Total enthalpy change for freezing of 1 mol water at 10 degrees C to ice at -10 degrees C is ______
(Given : $$\Delta_{fus}H = x$$ kJ/mol, $$C_p[H_2O(l)] = y$$ J mol$$^{-1}$$ K$$^{-1}$$, $$C_p[H_2O(s)] = z$$ J mol$$^{-1}$$ K$$^{-1}$$)
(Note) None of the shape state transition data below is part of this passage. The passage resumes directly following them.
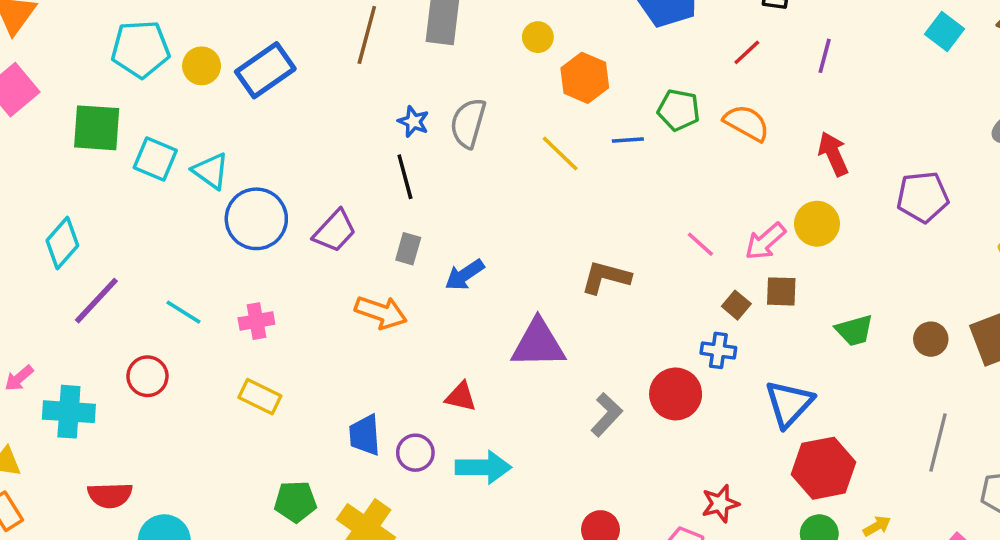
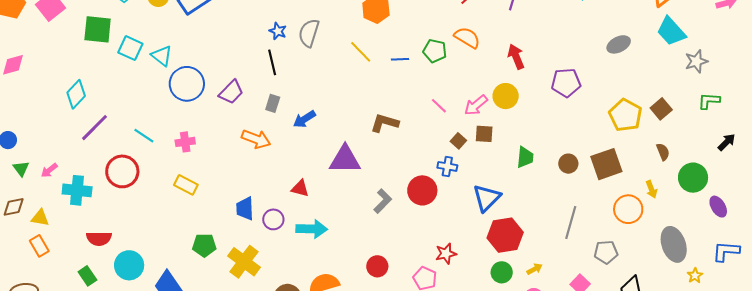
green pentagon: (679, 110) -> (435, 51), moved
blue line: (628, 140) -> (400, 59), moved
green trapezoid: (854, 330) -> (525, 157), turned -70
red circle: (147, 376) -> (122, 171), size x1.4

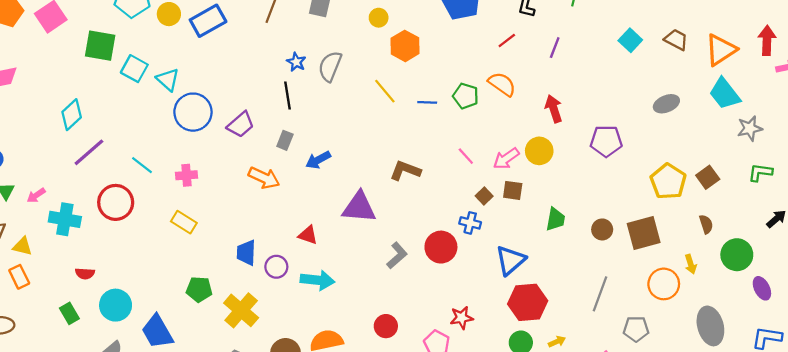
red semicircle: (99, 238) -> (85, 274), size x0.7

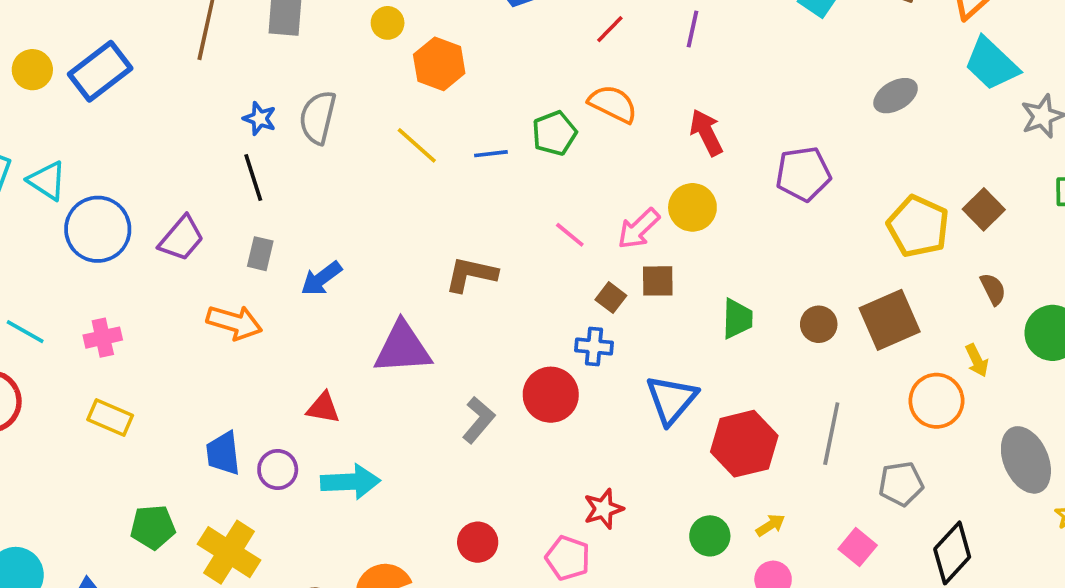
green pentagon: (466, 96) -> (554, 133), turned -30
red hexagon: (528, 302) -> (744, 444), moved

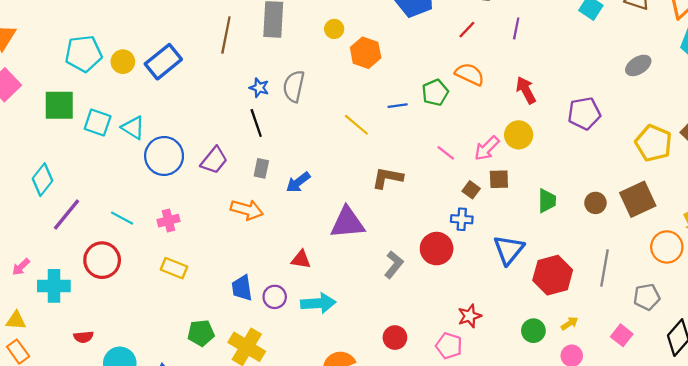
yellow line: (417, 145) -> (356, 125), moved

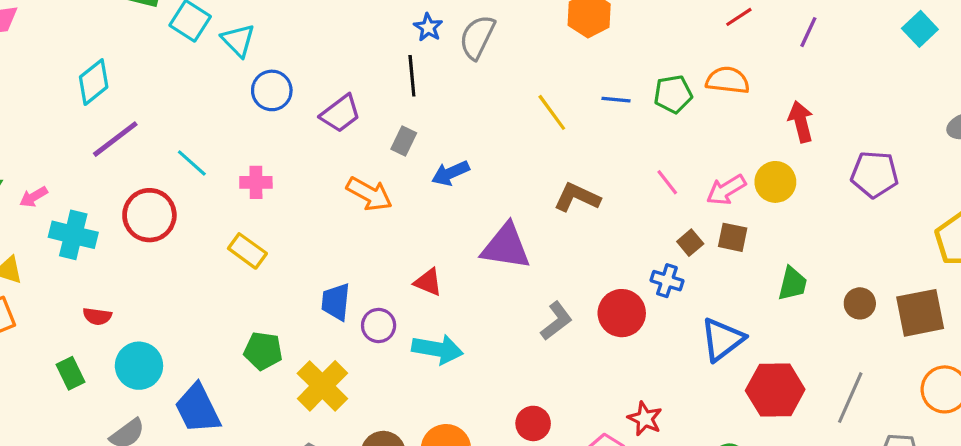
orange semicircle: (470, 74) -> (728, 80), turned -32
blue circle: (164, 156) -> (272, 90), size x0.7
red star: (470, 316) -> (645, 419), turned 30

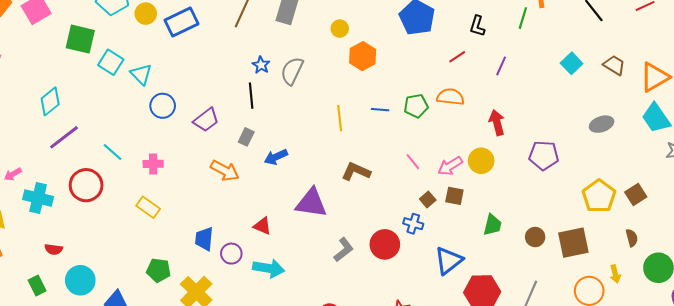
yellow line: (552, 112) -> (340, 118), turned 30

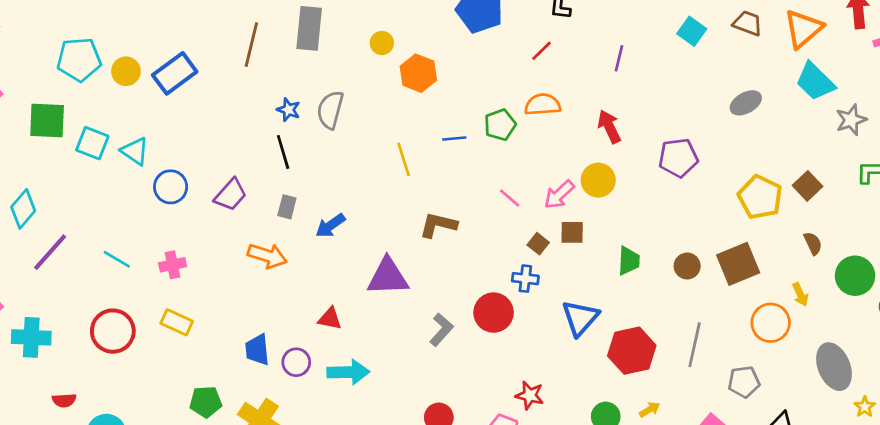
purple line: (501, 66) -> (619, 58), moved
red circle: (86, 185) -> (113, 331), moved

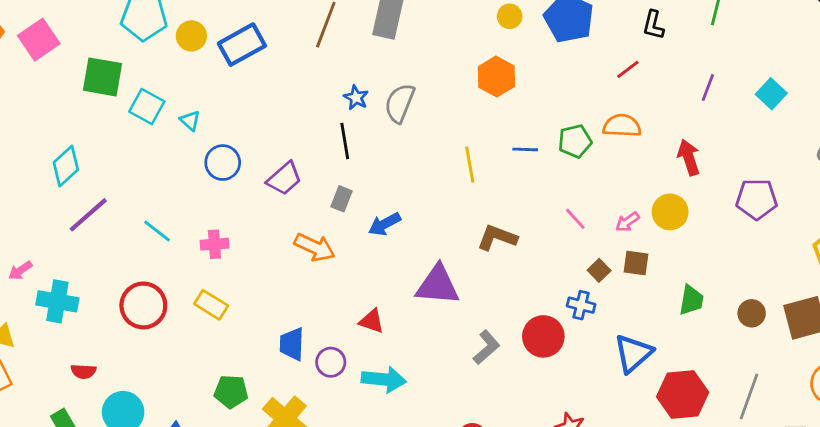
cyan square: (692, 31) -> (771, 94), moved
yellow circle: (382, 43) -> (510, 16), moved
cyan triangle: (135, 151) -> (190, 121), size x0.7
pink arrow: (559, 195) -> (627, 222), size x0.7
We have to go from liquid water at $$10^{\circ}\text{C}$$ to solid ice at $$-10^{\circ}\text{C}$$. Break the process into three reversible steps:

Step 1 (cooling liquid)
Water (l) $$10^{\circ}\text{C}\rightarrow 0^{\circ}\text{C}$$. For any temperature change, the enthalpy change is $$\Delta H = n\,C_p\,\Delta T$$. Here $$n = 1\;\text{mol}$$, $$C_p(l)=y\;\text{J mol}^{-1}\text{K}^{-1}$$, $$\Delta T = 0-10 = -10\;\text{K}$$. So $$\Delta H_1 = 1 \times y \times (-10)= -10y\;\text{J}$$ $$-(1)$$

Step 2 (freezing at $$0^{\circ}\text{C}$$)
Fusion enthalpy is given for melting, $$\Delta_{fus}H = x\;\text{kJ mol}^{-1}$$. For freezing, enthalpy change has the opposite sign: $$\Delta H_2 = -\,\Delta_{fus}H = -x\;\text{kJ}$$ $$-(2)$$

Step 3 (cooling ice)
Ice (s) $$0^{\circ}\text{C}\rightarrow -10^{\circ}\text{C}$$. Again use $$\Delta H = n\,C_p\,\Delta T$$ with $$C_p(s)=z\;\text{J mol}^{-1}\text{K}^{-1}$$. $$\Delta H_3 = 1 \times z \times (-10)= -10z\;\text{J}$$ $$-(3)$$

Total enthalpy change
Add $$(1),(2),(3)$$, but first convert everything to the same unit. Convert $$\Delta H_2$$ to joules: $$-x\;\text{kJ} = -1000x\;\text{J}$$.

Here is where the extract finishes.